I went with the 25 this time because I want to test it. If it can perform great on a RS build and have 2500mAh at this cell cost, it has an application. And it certainly should perform great. This is all hair splitting and this cell still has major guts.
This is what the welded blank looks like for a Tacmod type, 2 cell stick. As usual - double thickness with 8x0.15mm nickel tab stock, split ends, 8 welds per tab end with the redneck 1 farad cap/SCR spot welder.
I want to upgrade that welder with another capacitor so I can increase the electrode tip size and make a bigger weld. However it does fine and I have never had a weld problem or a tab ever come off a cell. I even accidentally shot through 2 layers of tab at once during this build and it welded them to the cell just fine.
This is what it looks like wired. 14AWG discharge leads and 20AWG balance taps, silicone insulated fine strand.
Above pack shrinkwrapped and terminated.
As usual in end-to-end packs there is an insulating mica board piece under that center tab on the positive side.
This is something new I am trying; W.S. Deans micro connectors as balance taps.
Typically I have used industry standard JST-XH connectors for balance taps and I buy prewired pigtails. I have tried as hard as I could to be standard, but I have had too many problems with JST-XH. In my opinion it is just not durable enough to be used repeatedly and constantly for charging.
It is also difficult to terminate in the field. It is a common type of production connector with separate contacts designed to be crimped to the wire and then inserted into the plastic housing. The pigtails (buying and working with) are a bit of a pain and I don't like the quality of the wire I get with them.
In general I don't like connectors in which the pin is removable. I have had these JSTs spit out pins when plugged in. This is obviously bad, as you could have live metal floating around inside a gun.

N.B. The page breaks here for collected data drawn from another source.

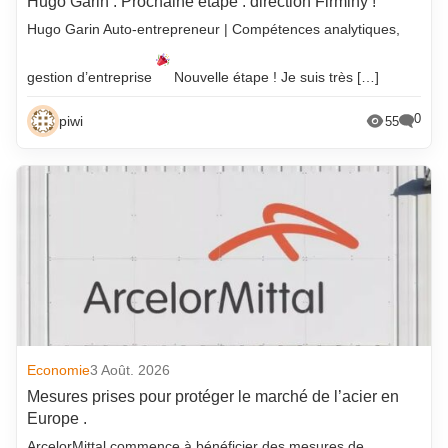
Hugo Garin : Prochaine étape : direction Firminy !
Hugo Garin Auto-entrepreneur | Compétences analytiques,
gestion d’entreprise
Nouvelle étape ! Je suis très […]
0
piwi
55
Economie
3 Août. 2026
Mesures prises pour protéger le marché de l’acier en
Europe .
ArcelorMittal commence à bénéficier des mesures de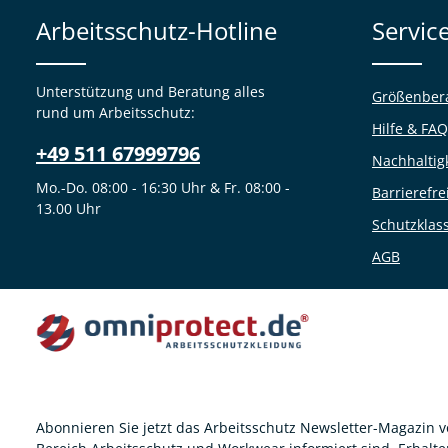
Arbeitsschutz-Hotline
Servic
Unterstützung und Beratung alles
Größenber
rund um Arbeitsschutz:
Hilfe & FAQ
+49 511 67999796
Nachhaltig
Mo.-Do. 08:00 - 16:30 Uhr & Fr. 08:00 -
Barrierefre
13.00 Uhr
Schutzklas
AGB
Abonnieren Sie jetzt das Arbeitsschutz Newsletter-Magazin 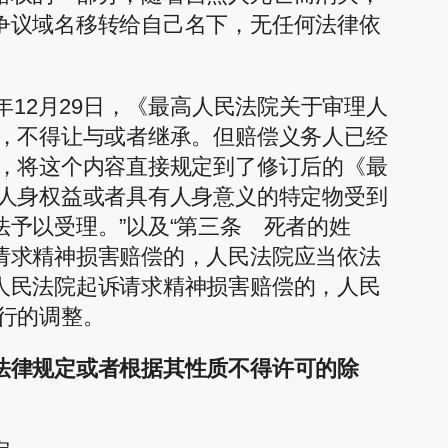
争议域名移转给自己名下，无任何法律依
12月29日，《最高人民法院关于审理人
权，不得让与或者继承。但赔偿义务人已经
述，将这个内容直接规定到了修订后的《最
因人身权益或者具有人身意义的特定物受到
予以受理。”以及“第三条 死者的姓
请求精神损害赔偿的，人民法院应当依法
人民法院起诉请求精神损害赔偿的，人民
行的调整。
法律规定或者根据其性质不得许可的除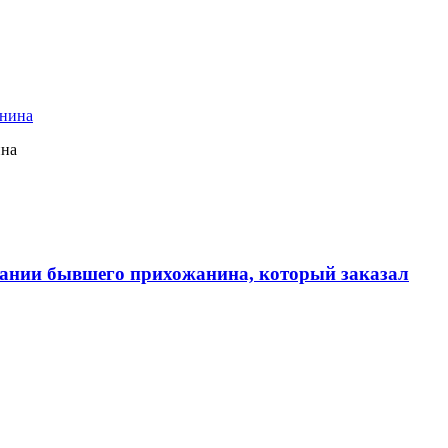
ина
ании бывшего прихожанина, который заказал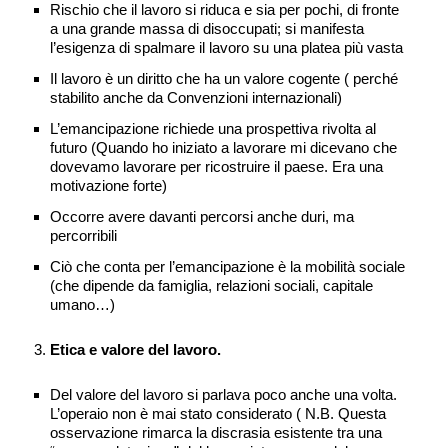
Rischio che il lavoro si riduca e sia per pochi, di fronte
a una grande massa di disoccupati; si manifesta
l’esigenza di spalmare il lavoro su una platea più vasta
Il lavoro è un diritto che ha un valore cogente ( perché
stabilito anche da Convenzioni internazionali)
L’emancipazione richiede una prospettiva rivolta al
futuro (Quando ho iniziato a lavorare mi dicevano che
dovevamo lavorare per ricostruire il paese. Era una
motivazione forte)
Occorre avere davanti percorsi anche duri, ma
percorribili
Ciò che conta per l’emancipazione è la mobilità sociale
(che dipende da famiglia, relazioni sociali, capitale
umano…)
Etica e valore del lavoro.
Del valore del lavoro si parlava poco anche una volta.
L’operaio non è mai stato considerato ( N.B. Questa
osservazione rimarca la discrasia esistente tra una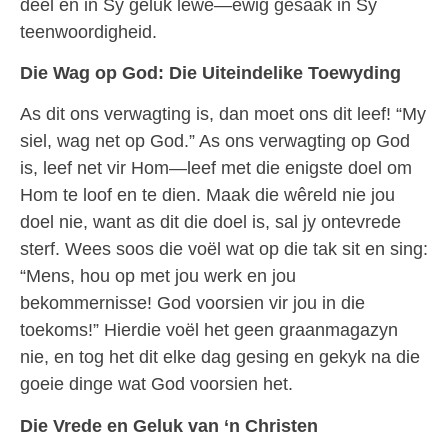
deel en in Sy geluk lewe—ewig gesaak in Sy
teenwoordigheid.
Die Wag op God: Die Uiteindelike Toewyding
As dit ons verwagting is, dan moet ons dit leef! “My
siel, wag net op God.” As ons verwagting op God
is, leef net vir Hom—leef met die enigste doel om
Hom te loof en te dien. Maak die wêreld nie jou
doel nie, want as dit die doel is, sal jy ontevrede
sterf. Wees soos die voël wat op die tak sit en sing:
“Mens, hou op met jou werk en jou
bekommernisse! God voorsien vir jou in die
toekoms!” Hierdie voël het geen graanmagazyn
nie, en tog het dit elke dag gesing en gekyk na die
goeie dinge wat God voorsien het.
Die Vrede en Geluk van ‘n Christen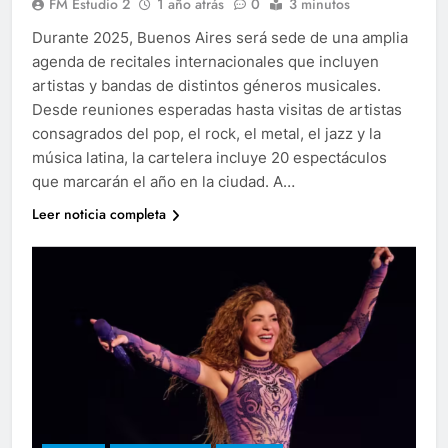
FM Estudio 2
1 año atrás
0
3 minutos
Durante 2025, Buenos Aires será sede de una amplia
agenda de recitales internacionales que incluyen
artistas y bandas de distintos géneros musicales.
Desde reuniones esperadas hasta visitas de artistas
consagrados del pop, el rock, el metal, el jazz y la
música latina, la cartelera incluye 20 espectáculos
que marcarán el año en la ciudad. A…
Leer noticia completa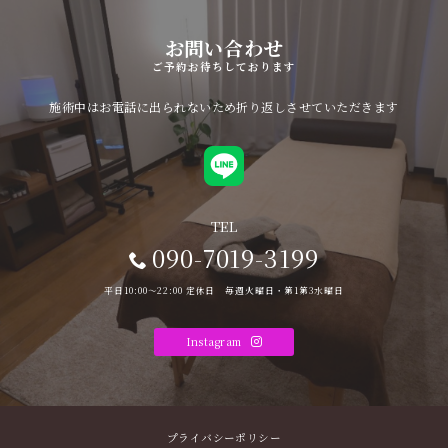
お問い合わせ
ご予約お待ちしております
施術中はお電話に出られないため折り返しさせていただきます
TEL
090-7019-3199
平日10:00〜22:00 定休日 毎週火曜日・第1第3水曜日
Instagram
プライバシーポリシー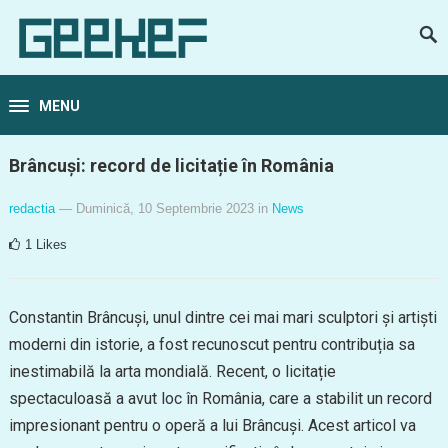
MENU
Brâncuși: record de licitație în România
redactia
— Duminică, 10 Septembrie 2023
in
News
1
Likes
Constantin Brâncuși, unul dintre cei mai mari sculptori și artiști
moderni din istorie, a fost recunoscut pentru contribuția sa
inestimabilă la arta mondială. Recent, o licitație
spectaculoasă a avut loc în România, care a stabilit un record
impresionant pentru o operă a lui Brâncuși. Acest articol va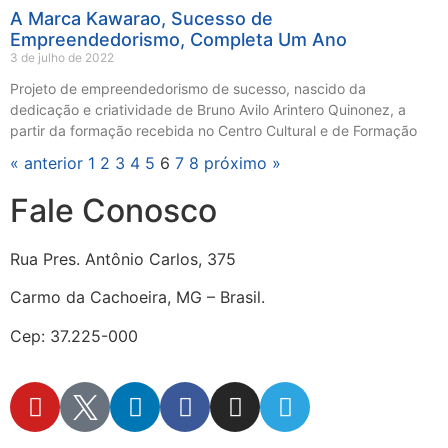
A Marca Kawarao, Sucesso de
Empreendedorismo, Completa Um Ano
3 de julho de 2022
Projeto de empreendedorismo de sucesso, nascido da
dedicação e criatividade de Bruno Avilo Arintero Quinonez, a
partir da formação recebida no Centro Cultural e de Formação
« anterior
1
2
3
4
5
6
7
8
próximo »
Fale Conosco
Rua Pres. Antônio Carlos, 375
Carmo da Cachoeira, MG – Brasil.
Cep: 37.225-000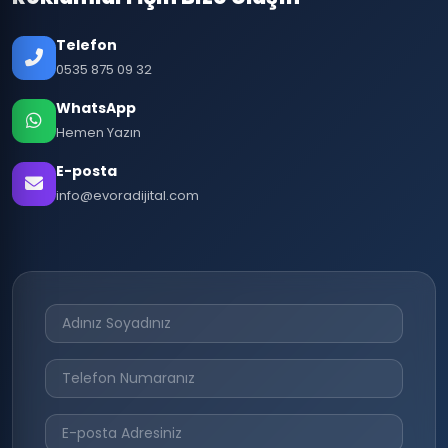
Telefon
0535 875 09 32
WhatsApp
Hemen Yazın
E-posta
info@evoradijital.com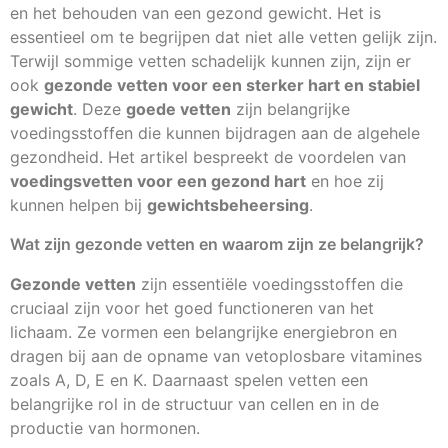
en het behouden van een gezond gewicht. Het is
essentieel om te begrijpen dat niet alle vetten gelijk zijn.
Terwijl sommige vetten schadelijk kunnen zijn, zijn er
ook
gezonde vetten voor een sterker hart en stabiel
gewicht
. Deze
goede vetten
zijn belangrijke
voedingsstoffen die kunnen bijdragen aan de algehele
gezondheid. Het artikel bespreekt de voordelen van
voedingsvetten voor een gezond hart
en hoe zij
kunnen helpen bij
gewichtsbeheersing
.
Wat zijn gezonde vetten en waarom zijn ze belangrijk?
Gezonde vetten
zijn essentiële voedingsstoffen die
cruciaal zijn voor het goed functioneren van het
lichaam. Ze vormen een belangrijke energiebron en
dragen bij aan de opname van vetoplosbare vitamines
zoals A, D, E en K. Daarnaast spelen vetten een
belangrijke rol in de structuur van cellen en in de
productie van hormonen.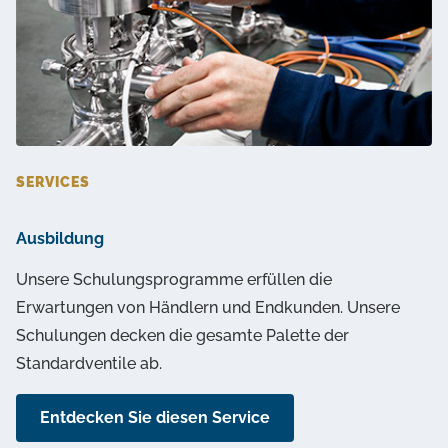
SERVICES
Ausbildung
Unsere Schulungsprogramme erfüllen die
Erwartungen von Händlern und Endkunden. Unsere
Schulungen decken die gesamte Palette der
Standardventile ab.
Entdecken Sie diesen Service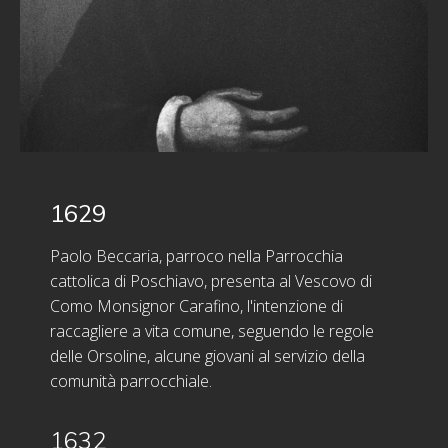
1629
Paolo Beccaria, parroco nella Parrocchia
cattolica di Poschiavo, presenta al Vescovo di
Como Monsignor Carafino, l'intenzione di
raccagliere a vita comune, seguendo le regole
delle Orsoline, alcune giovani al servizio della
comunità parrocchiale.
1632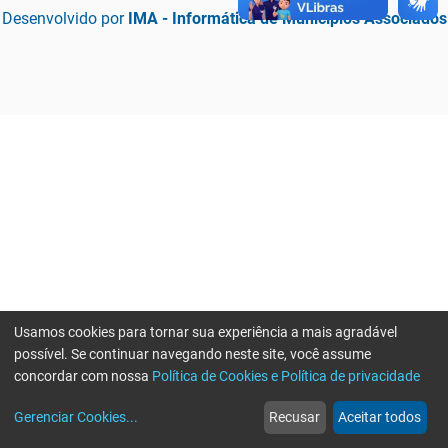
Desenvolvido por
IMA - Informática de Municípios Associados
Usamos cookies para tornar sua experiência a mais agradável
possível. Se continuar navegando neste site, você assume
concordar com nossa
Política de Cookies e Política de privacidade
home
build_circle
event
web
more_horiz
Erro ao enviar informações, por favor tente novamente
Gerenciar Cookies
...
Recusar
Aceitar todos
Início
Serviços
Eventos
Notícias
Mais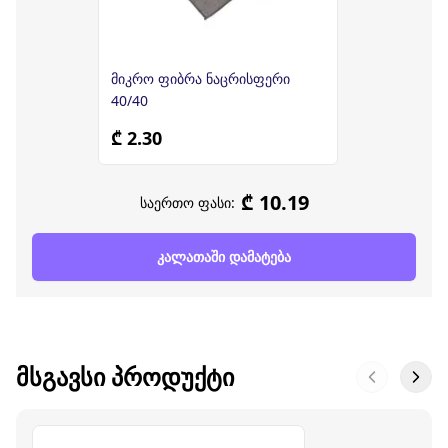
მიკრო ფიბრა ნაცრისფერი
40/40
₾ 2.30
₾ 10.19
საერთო ფასი:
კალათაში დამატება
ᲛᲡᲒᲐᲕᲡᲘ ᲞᲠᲝᲓᲣᲥᲢᲘ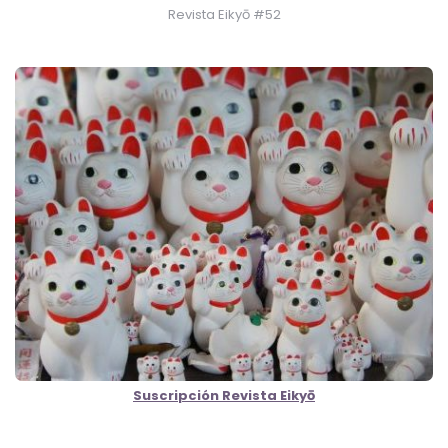
Revista Eikyō #52
Suscripción Revista Eikyō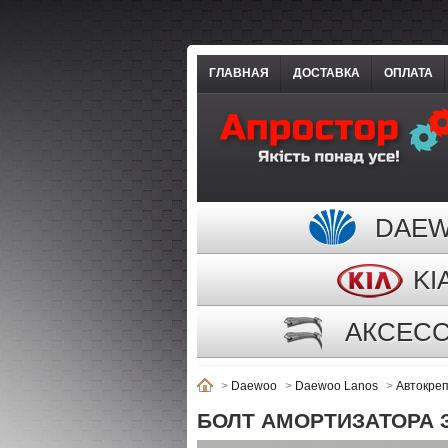
ГЛАВНАЯ
ДОСТАВКА
ОПЛАТА
DAE
KI
АКСЕС
>
Daewoo
>
Daewoo Lanos
>
Автокре
БОЛТ АМОРТИЗАТОРА З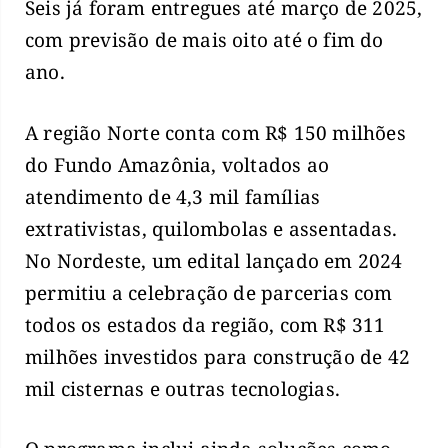
Seis já foram entregues até março de 2025,
com previsão de mais oito até o fim do
ano.
A região Norte conta com R$ 150 milhões
do Fundo Amazônia, voltados ao
atendimento de 4,3 mil famílias
extrativistas, quilombolas e assentadas.
No Nordeste, um edital lançado em 2024
permitiu a celebração de parcerias com
todos os estados da região, com R$ 311
milhões investidos para construção de 42
mil cisternas e outras tecnologias.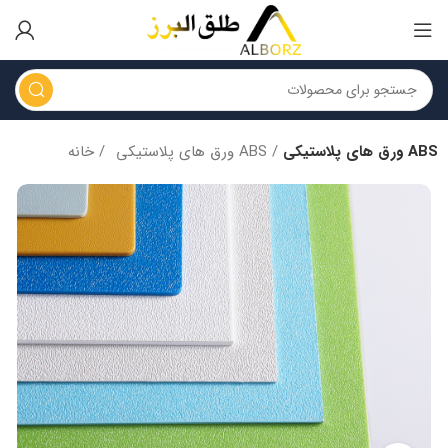
ورق های پلاستیکی ABS
ورق های پلاستیکی ABS
خانه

2 cell packs have 3 wire tap cables. 3 cell packs have 4. 1S packs don't have or need balance taps. Those are the majority of nerf applications and this type connector covers them. The 4 pin Deans micro is usually red and the 3 pin always black, a convenient color code.
At least for internal charge systems, I will be switching my batteries to this style connector.
Size comparison. The Deans 3 pin is actually smaller and more streamlined than the JST.
The mating connector. These are polarized of course. One pin is offset. I wire the offset pin to the positive end of the pack.
Isn't that neat?
Mega and micro comparison to this pack.
That ought to give an idea of where these can be fit. Primarily these sticks are a stock or buffer tube battery.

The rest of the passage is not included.